Spirit had plans to spend sols 136 through 139 observing its surroundings with the remote sensing instruments on its mast, and then exploring the trench it dug on sol 135 with the instruments on the robotic arm. However, an anomaly on sol 136 restricted the rover's activity, allowing Spirit to achieve only remote science objectives during the four-sol segment. Spirit has since fully recovered and has resumed normal science operations. On sol 136, engineers sent Spirit its commands and received the beep confirming that they were running. However, the afternoon pass by NASA’s Mars Odyssey orbiter did not provide any data, and the orbiter reported that it had not heard from Spirit's UHF antenna. Engineers first thought was that the signal might have been blocked by the "Columbia Hills" because of the low elevation pass of Odyssey. The telecommunications team disagreed with this hypothesis and thought something might be wrong. Scientists and engineers would have to wait until the afternoon of sol 137 for their next communications opportunity.

During sols 136 and 137, engineers executed a number of communication trials with Spirit, but did not receive any telemetry from the rover, or have any indication of what had gone wrong until finally data came back from a sol 137 afternoon pass by NASA’s Mars Global Surveyor. That pass revealed that on sol 136, Spirit's software had experienced an extremely low probability error that rebooted the computer and terminated all the sequences. This error created a domino effect of communication difficulties and explained why engineers had not been able to make contact with the rover.

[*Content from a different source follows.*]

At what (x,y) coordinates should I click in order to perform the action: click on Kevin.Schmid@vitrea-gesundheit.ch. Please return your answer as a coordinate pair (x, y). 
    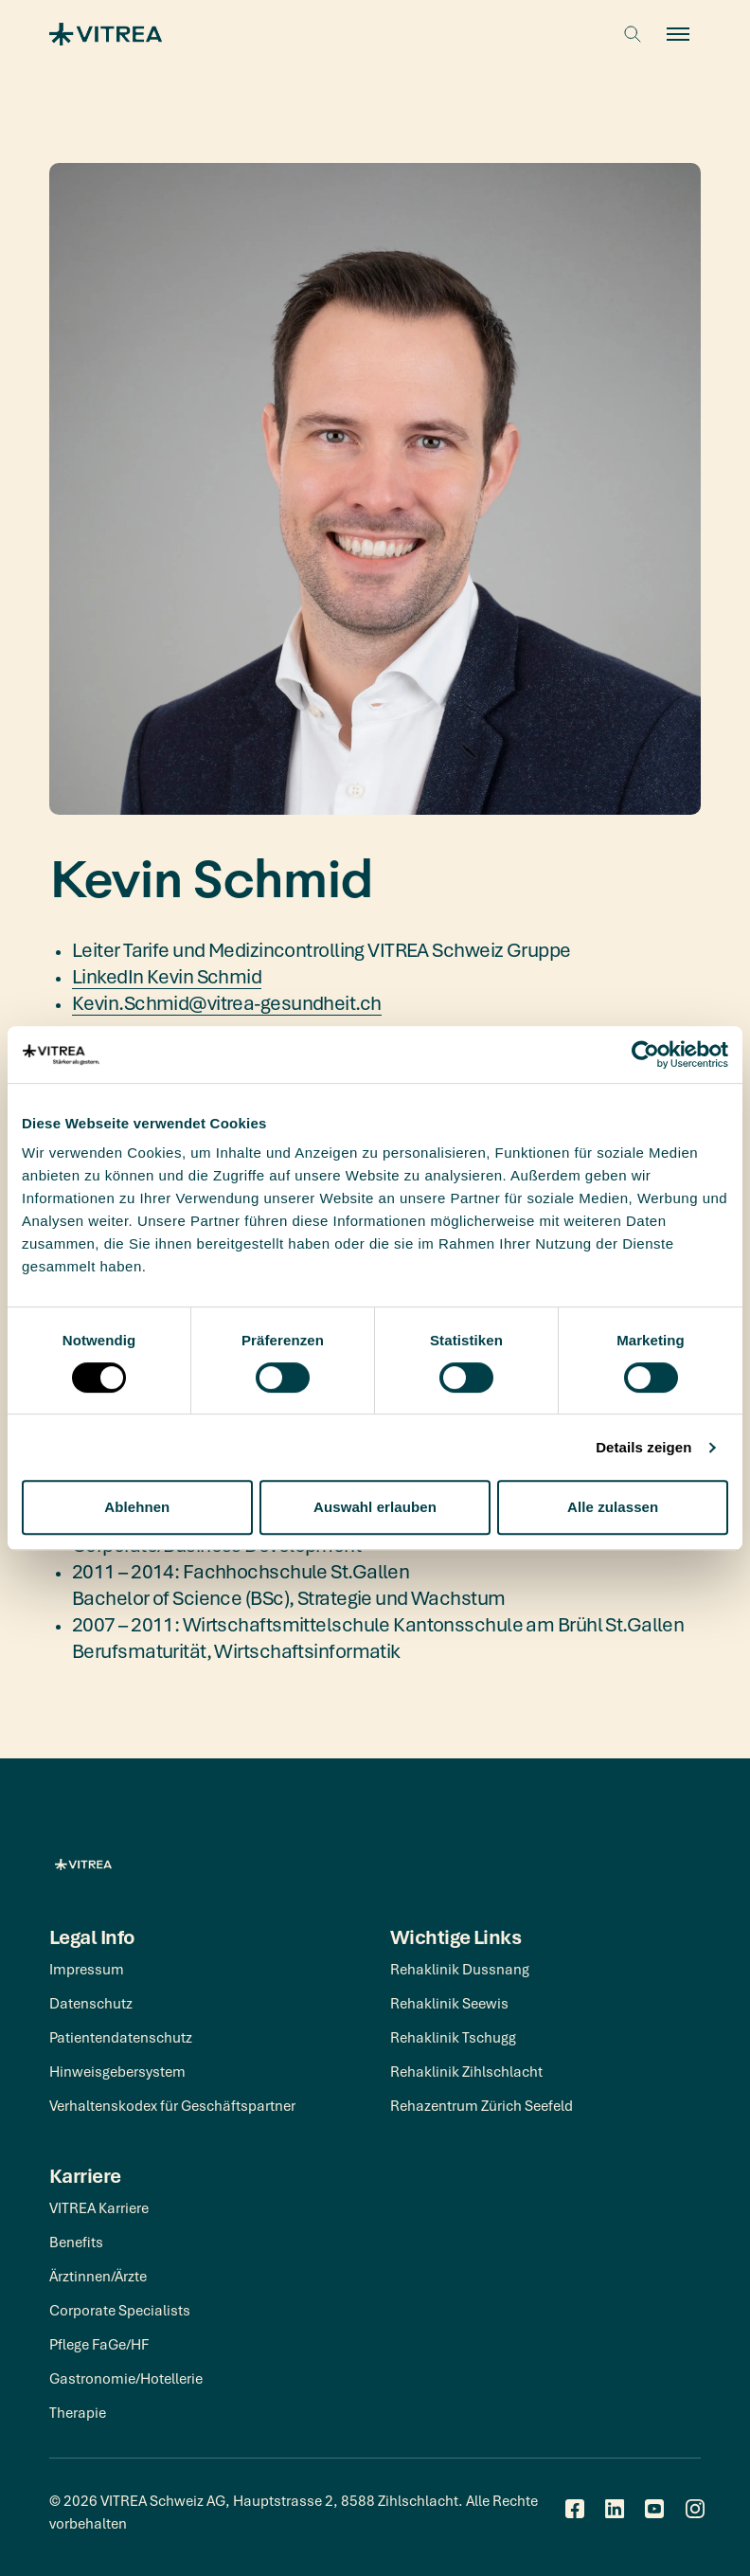     Looking at the image, I should click on (227, 1002).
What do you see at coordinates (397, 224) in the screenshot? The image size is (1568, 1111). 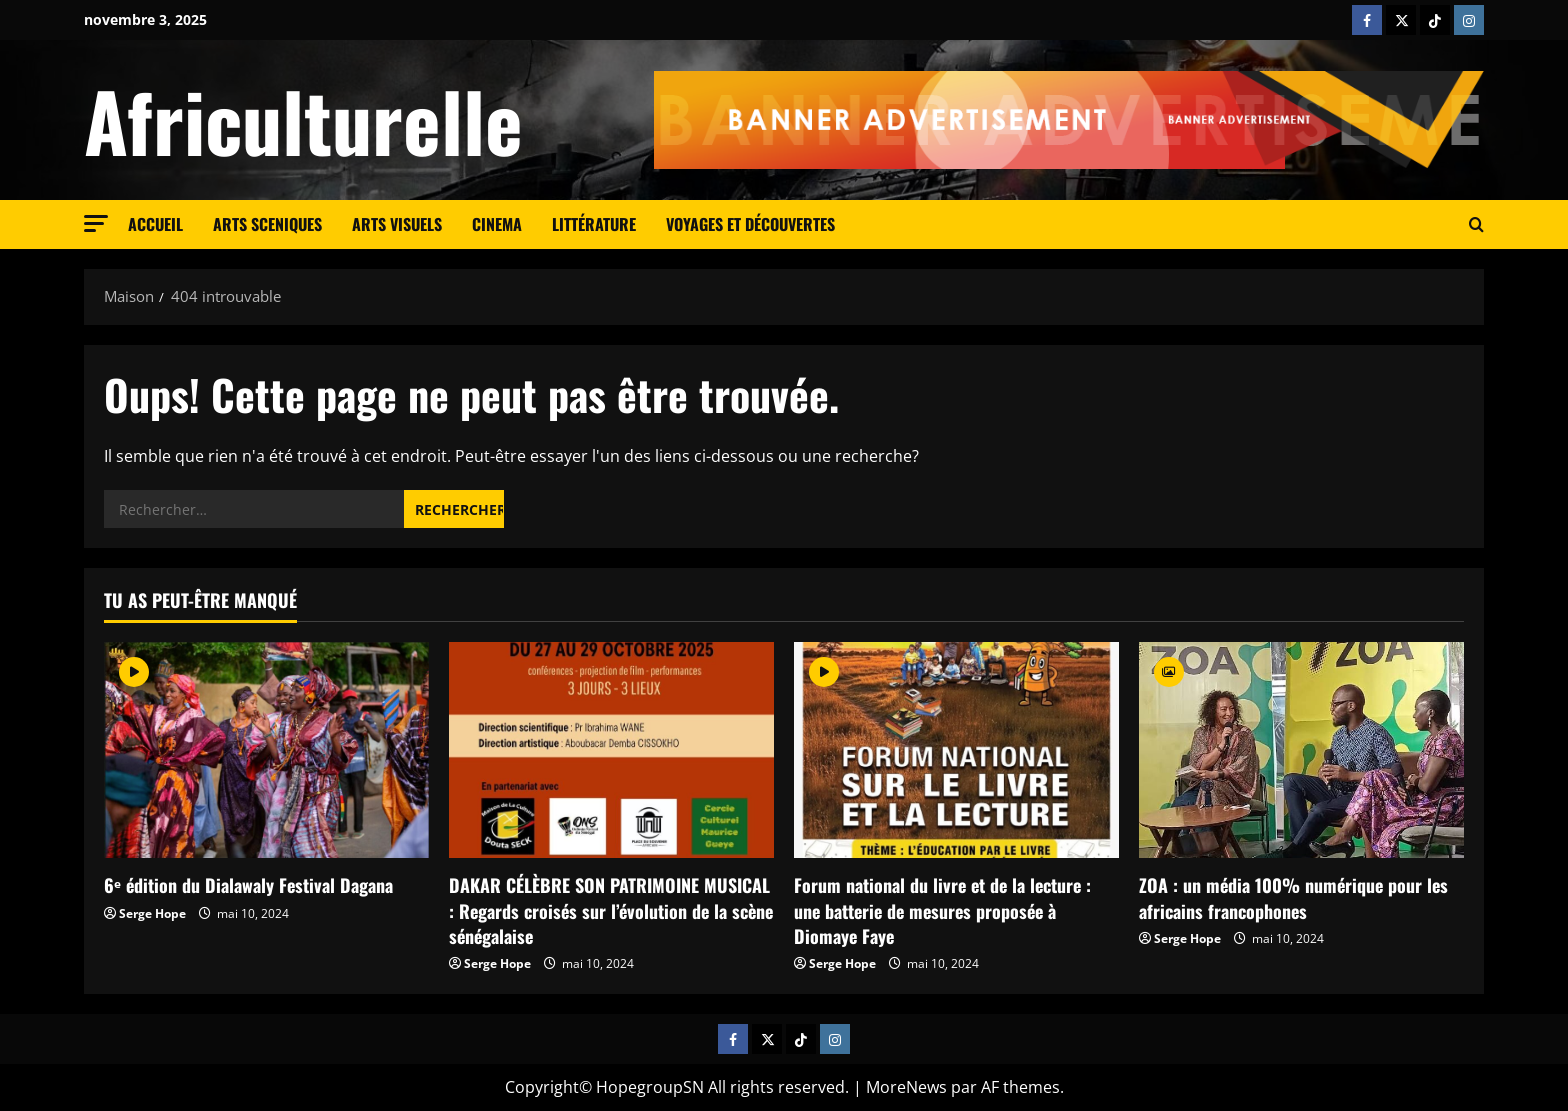 I see `Arts visuels` at bounding box center [397, 224].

All the anomaly events are understood.

Sol 138 was spent recovering the state of the rover, including reestablishing a master sequence, restoring high-gain antenna communications, and reinitializing the panoramic camera mast actuators whose positions had been marked as unknown.

On sol 139, Spirit performed the remote-sensing observations that had been lost along with some observations coordinated with Mars Global Surveyor that had been planned for sol 138. All activities on sol 139 completed successfully, which verified that Spirit had returned to normal science operations.

Engineers have developed a way to reduce even further the probability of encountering this particular error again and reported that on the bright side, Spirit was able to fully charge its batteries during the anomaly.

Sol 140 picked up with the original plan for Sol 137, performing in-situ work in the trench.